Thread overview
Re: [OT] Best algorithm for extremely large hashtable?
Nov 15, 2013
H. S. Teoh
Nov 15, 2013
bearophile
Nov 15, 2013
qznc
Nov 15, 2013
H. S. Teoh
Nov 15, 2013
Ivan Kazmenko
Nov 15, 2013
John Colvin
Nov 15, 2013
H. S. Teoh
Nov 15, 2013
Peter Alexander
Nov 15, 2013
H. S. Teoh
November 15, 2013
On Fri, Nov 15, 2013 at 10:52:15PM +0400, Dmitry Olshansky wrote:
> 15-Nov-2013 22:41, H. S. Teoh пишет:
> >This isn't directly related to D (though the code will be in D), and I thought this would be a good place to ask.
> >
> >I'm trying to implement an algorithm that traverses a very large
> >graph, and I need some kind of data structure to keep track of which
> >nodes have been visited, that (1) allows reasonably fast lookups
> >(preferably O(1)),
> 
> Store as a bit-flag in whatever structure that serves as node. It's going to be the fastest anyway and you indeed get to use only 1 bit per node (and given padding and whatnot you may already have a couple of bytes to spare per node).
[...]

There are too many nodes to keep in memory, actually. The algorithm also doesn't need to store the nodes; it can easily generate them on-the-fly when it needs them.  The challenge is when it needs to know whether a particular generated node has been visited before. I'd like to be able to have a fast lookup (hopefully O(1)) that tells me whether node X has been seen before. The problem is, there may have been a very large number of previously-seen nodes, so I need some way of storing this information in a space-efficient way.

I'm hoping for a kind of compressed representation where multiple adjacent nodes can be represented in a very compact way, by somehow taking advantage of the fact that they lie on an n-dimensional grid and the fact that graph edges are always a subset of grid edges (as opposed to edges between two arbitrary nodes).


T

-- 
I think Debian's doing something wrong, `apt-get install pesticide', doesn't seem to remove the bugs on my system! -- Mike Dresser
November 15, 2013
H. S. Teoh:

> I'm hoping for a kind of compressed representation where multiple
> adjacent nodes can be represented in a very compact way, by somehow
> taking advantage of the fact that they lie on an n-dimensional grid and
> the fact that graph edges are always a subset of grid edges (as opposed
> to edges between two arbitrary nodes).

Look for Succinct Data-Structures, Graphs.
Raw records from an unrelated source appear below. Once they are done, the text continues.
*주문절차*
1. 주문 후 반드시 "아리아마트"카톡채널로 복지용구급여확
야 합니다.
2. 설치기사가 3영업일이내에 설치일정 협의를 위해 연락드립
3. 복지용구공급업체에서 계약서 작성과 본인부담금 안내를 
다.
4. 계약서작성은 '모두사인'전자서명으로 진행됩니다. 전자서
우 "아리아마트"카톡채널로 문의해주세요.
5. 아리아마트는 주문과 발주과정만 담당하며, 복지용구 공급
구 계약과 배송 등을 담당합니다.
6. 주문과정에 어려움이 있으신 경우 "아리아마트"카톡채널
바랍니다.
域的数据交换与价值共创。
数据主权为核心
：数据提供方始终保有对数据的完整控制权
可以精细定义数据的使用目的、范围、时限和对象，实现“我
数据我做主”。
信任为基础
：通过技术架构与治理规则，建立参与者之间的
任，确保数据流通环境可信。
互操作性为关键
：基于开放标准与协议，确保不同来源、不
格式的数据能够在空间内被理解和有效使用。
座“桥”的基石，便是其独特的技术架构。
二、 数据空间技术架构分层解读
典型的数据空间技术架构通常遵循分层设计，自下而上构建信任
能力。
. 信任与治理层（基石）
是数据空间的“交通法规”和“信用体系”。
You can impose further memory savings in your problem.

Bye,
bearophile
November 15, 2013
On 11/15/13 11:20 AM, H. S. Teoh wrote:
> I'm hoping for a kind of compressed representation where multiple
> adjacent nodes can be represented in a very compact way, by somehow
> taking advantage of the fact that they lie on an n-dimensional grid and
> the fact that graph edges are always a subset of grid edges (as opposed
> to edges between two arbitrary nodes).

The classic trick here is parallel arrays - you store a bit array in parallel with an array of nodes.

Andrei


November 15, 2013
On Fri, Nov 15, 2013 at 08:48:19PM +0100, John Colvin wrote:
> On Friday, 15 November 2013 at 18:43:12 UTC, H. S. Teoh wrote:
> >so the edges of the graph may be thought of as a subset of the edges of an n-dimensional grid.
> 
> Could perhaps elaborate on this point?
> 
> As far as I can see, the possible values of the nodes are all the points in N^n (or Z^n, dunno whether you have negatives) and the edges are all in the set of i*e_j for i in Z and j in N, where e_j is the unit vector along one axis, i.e. the edges are the euclidean basis vectors and their negatives.
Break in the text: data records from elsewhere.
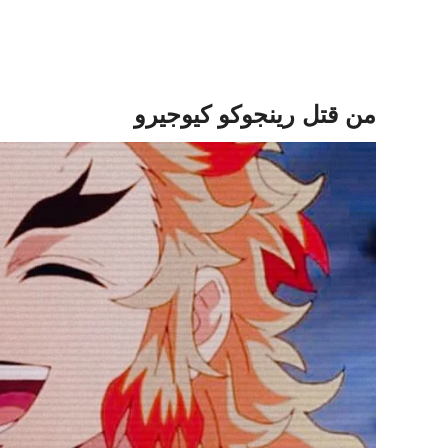
من قتل رينجوكو كيوجيرو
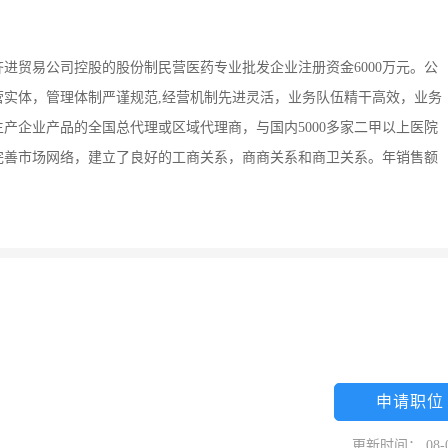
进贸易公司控股的股份制民营医药专业批发企业注册资金6000万元。公
营实体，管理体制严谨规范,经营机制先进灵活，业务队伍精干高效，业务
产企业产品的全国总代理或区域代理商，与国内5000多家二甲以上医院
完善市场网络，建立了良好的工商关系，商商关系和商卫关系。年销售额
申请职位
更新时间： 08-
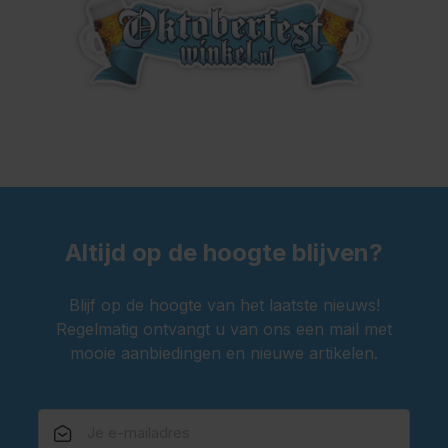
Altijd op de hoogte blijven?
Blijf op de hoogte van het laatste nieuws!
Regelmatig ontvangt u van ons een mail met
mooie aanbiedingen en nieuwe artikelen.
Actually, i can only be 1 or -1.


> How is this the same as the edges of an n-dimensional grid?

Basically, adjacent nodes differ only in a single coordinate, and that difference can only be 1 or -1. So for the 2D case, if you graph the nodes on the plane, the edges would be horizontal/vertical line segments of unit length. If you consider the 2D grid's edges to be *all* possible such line segments, then in that sense you could think of the graph's edges as being a subset of the 2D grid's.
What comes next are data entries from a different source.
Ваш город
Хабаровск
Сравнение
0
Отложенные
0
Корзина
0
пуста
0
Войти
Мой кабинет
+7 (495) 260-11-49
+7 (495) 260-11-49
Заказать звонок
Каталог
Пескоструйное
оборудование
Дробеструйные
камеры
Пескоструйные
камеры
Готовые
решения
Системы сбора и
I was hoping that this fact can be taken advantage of, to make a compact representation of visited nodes.


T

-- 
By understanding a machine-oriented language, the programmer will tend to use a much more efficient method; it is much closer to reality. -- D. Knuth
November 15, 2013
On Friday, 15 November 2013 at 19:21:35 UTC, H. S. Teoh wrote:
> On Fri, Nov 15, 2013 at 10:52:15PM +0400, Dmitry Olshansky wrote:
>> 15-Nov-2013 22:41, H. S. Teoh пишет:
>> >This isn't directly related to D (though the code will be in D), and
>> >I thought this would be a good place to ask.
>> >
>> >I'm trying to implement an algorithm that traverses a very large
>> >graph, and I need some kind of data structure to keep track of which
>> >nodes have been visited, that (1) allows reasonably fast lookups
>> >(preferably O(1)),
>> 
>> Store as a bit-flag in whatever structure that serves as node. It's
>> going to be the fastest anyway and you indeed get to use only 1 bit
>> per node (and given padding and whatnot you may already have a couple
>> of bytes to spare per node).
> [...]
>
> There are too many nodes to keep in memory, actually. The algorithm also
> doesn't need to store the nodes; it can easily generate them on-the-fly
> when it needs them.  The challenge is when it needs to know whether a
> particular generated node has been visited before. I'd like to be able
> to have a fast lookup (hopefully O(1)) that tells me whether node X has
> been seen before. The problem is, there may have been a very large
> number of previously-seen nodes, so I need some way of storing this
> information in a space-efficient way.
>
> I'm hoping for a kind of compressed representation where multiple
> adjacent nodes can be represented in a very compact way, by somehow
> taking advantage of the fact that they lie on an n-dimensional grid and
> the fact that graph edges are always a subset of grid edges (as opposed
> to edges between two arbitrary nodes).

A Trie might be an idea, especially the bitwise variant.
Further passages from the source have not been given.